→ **ACTIVITY**: Where a line holds the word "animator", copy that line from the data below.

(Stored data entries)
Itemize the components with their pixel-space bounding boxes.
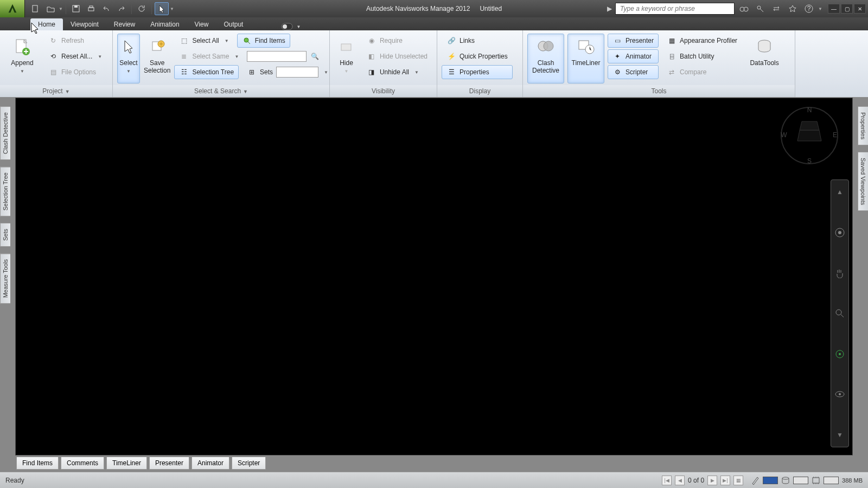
tab-view[interactable]: View xyxy=(187,18,216,30)
memory-icon[interactable] xyxy=(812,476,820,485)
selection-tree-button[interactable]: ☷Selection Tree xyxy=(174,65,239,79)
bottom-tab-presenter[interactable]: Presenter xyxy=(149,457,189,470)
app-menu-button[interactable] xyxy=(0,0,25,17)
select-mode-button[interactable] xyxy=(155,2,169,15)
tab-viewpoint[interactable]: Viewpoint xyxy=(63,18,106,30)
panel-visibility-toggle[interactable]: ▼ xyxy=(281,23,301,30)
viewcube-n[interactable]: N xyxy=(807,106,812,114)
panel-project-title[interactable]: Project▼ xyxy=(0,85,112,97)
batch-utility-button[interactable]: ⌸Batch Utility xyxy=(662,49,742,63)
redo-button[interactable] xyxy=(114,2,129,15)
bottom-tab-timeliner[interactable]: TimeLiner xyxy=(106,457,147,470)
refresh-qat-button[interactable] xyxy=(135,2,149,15)
scripter-icon: ⚙ xyxy=(612,67,622,77)
select-mode-dropdown-icon[interactable]: ▼ xyxy=(170,7,174,11)
scripter-button[interactable]: ⚙Scripter xyxy=(608,65,659,79)
save-selection-button[interactable]: Save Selection xyxy=(143,34,171,84)
viewcube[interactable]: N E S W xyxy=(780,106,839,165)
quick-access-toolbar: ▼ ▼ xyxy=(25,2,177,15)
clash-detective-button[interactable]: Clash Detective xyxy=(527,34,564,84)
links-button[interactable]: 🔗Links xyxy=(442,34,513,48)
star-icon xyxy=(788,4,797,13)
right-docked-panels: Properties Saved Viewpoints xyxy=(858,106,868,211)
hide-button[interactable]: Hide ▼ xyxy=(334,34,359,84)
save-button[interactable] xyxy=(69,2,83,15)
close-button[interactable]: ✕ xyxy=(854,4,866,14)
tab-output[interactable]: Output xyxy=(216,18,251,30)
dock-saved-viewpoints[interactable]: Saved Viewpoints xyxy=(858,152,868,211)
viewcube-w[interactable]: W xyxy=(781,131,787,139)
open-dropdown-icon[interactable]: ▼ xyxy=(59,7,63,11)
tab-home[interactable]: Home xyxy=(30,18,63,30)
select-button[interactable]: Select ▼ xyxy=(117,34,140,84)
subscription-button[interactable] xyxy=(753,2,767,15)
sets-dropdown[interactable]: ⊞Sets▼ xyxy=(242,65,330,79)
open-file-button[interactable] xyxy=(43,2,58,15)
infocenter-expand-icon[interactable]: ▶ xyxy=(605,5,613,12)
pager-next-button[interactable]: ▶ xyxy=(707,476,717,485)
select-same-button[interactable]: ≣Select Same▼ xyxy=(174,49,244,63)
new-file-button[interactable] xyxy=(28,2,42,15)
orbit-button[interactable] xyxy=(833,348,846,361)
pager-prev-button[interactable]: ◀ xyxy=(675,476,685,485)
pager-grid-button[interactable]: ▦ xyxy=(733,476,743,485)
maximize-button[interactable]: ▢ xyxy=(841,4,853,14)
quick-find-input[interactable] xyxy=(247,51,307,62)
datatools-button[interactable]: DataTools xyxy=(745,34,783,84)
nav-expand-icon[interactable]: ▲ xyxy=(833,185,846,198)
quick-properties-button[interactable]: ⚡Quick Properties xyxy=(442,49,513,63)
print-button[interactable] xyxy=(84,2,98,15)
dock-sets[interactable]: Sets xyxy=(0,223,10,247)
steering-wheel-button[interactable] xyxy=(833,226,846,239)
infocenter-search-input[interactable] xyxy=(615,3,735,15)
timeliner-button[interactable]: TimeLiner xyxy=(567,34,604,84)
selection-tree-label: Selection Tree xyxy=(192,68,234,76)
panel-select-search-title[interactable]: Select & Search▼ xyxy=(113,85,329,97)
pencil-draw-icon[interactable] xyxy=(751,476,760,485)
bottom-tab-animator[interactable]: Animator xyxy=(192,457,229,470)
tab-review[interactable]: Review xyxy=(106,18,143,30)
search-icon[interactable]: 🔍 xyxy=(310,52,320,61)
presenter-button[interactable]: ▭Presenter xyxy=(608,34,659,48)
search-button[interactable] xyxy=(737,2,751,15)
bottom-tab-find-items[interactable]: Find Items xyxy=(16,457,59,470)
exchange-button[interactable] xyxy=(769,2,783,15)
append-button[interactable]: Append ▼ xyxy=(4,34,40,84)
find-items-button[interactable]: Find Items xyxy=(237,34,290,48)
animator-button[interactable]: ✦Animator xyxy=(608,49,659,63)
reset-all-button[interactable]: ⟲Reset All...▼ xyxy=(43,49,107,63)
file-options-button[interactable]: ▤File Options xyxy=(43,65,107,79)
help-button[interactable]: ? xyxy=(802,2,816,15)
favorites-button[interactable] xyxy=(786,2,800,15)
undo-button[interactable] xyxy=(99,2,113,15)
nav-collapse-icon[interactable]: ▼ xyxy=(833,428,846,441)
dock-measure-tools[interactable]: Measure Tools xyxy=(0,253,10,304)
appearance-profiler-button[interactable]: ▦Appearance Profiler xyxy=(662,34,742,48)
look-button[interactable] xyxy=(833,388,846,401)
unhide-all-button[interactable]: ◨Unhide All▼ xyxy=(362,65,432,79)
sets-input[interactable] xyxy=(276,67,318,78)
compare-button[interactable]: ⇄Compare xyxy=(662,65,742,79)
select-all-button[interactable]: ⬚Select All▼ xyxy=(174,34,233,48)
dock-selection-tree[interactable]: Selection Tree xyxy=(0,166,10,216)
dock-clash-detective[interactable]: Clash Detective xyxy=(0,106,10,160)
help-dropdown-icon[interactable]: ▼ xyxy=(818,7,822,11)
tab-animation[interactable]: Animation xyxy=(143,18,187,30)
viewport[interactable]: N E S W ▲ ▼ xyxy=(15,98,853,455)
pan-button[interactable] xyxy=(833,266,846,279)
hide-unselected-button[interactable]: ◧Hide Unselected xyxy=(362,49,432,63)
disk-icon[interactable] xyxy=(781,476,790,485)
bottom-tab-comments[interactable]: Comments xyxy=(61,457,104,470)
pager-last-button[interactable]: ▶| xyxy=(720,476,730,485)
viewcube-e[interactable]: E xyxy=(833,131,837,139)
pager-first-button[interactable]: |◀ xyxy=(662,476,672,485)
refresh-button[interactable]: ↻Refresh xyxy=(43,34,107,48)
dock-properties[interactable]: Properties xyxy=(858,106,868,145)
properties-button[interactable]: ☰Properties xyxy=(442,65,513,79)
minimize-button[interactable]: — xyxy=(828,4,840,14)
require-button[interactable]: ◉Require xyxy=(362,34,432,48)
viewcube-s[interactable]: S xyxy=(807,157,812,165)
zoom-button[interactable] xyxy=(833,307,846,320)
bottom-tab-scripter[interactable]: Scripter xyxy=(232,457,266,470)
svg-point-29 xyxy=(836,310,841,315)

→ **ANSWER AREA**:
bottom-tab-animator[interactable]: Animator xyxy=(192,457,229,470)
animator-button[interactable]: ✦Animator xyxy=(608,49,659,63)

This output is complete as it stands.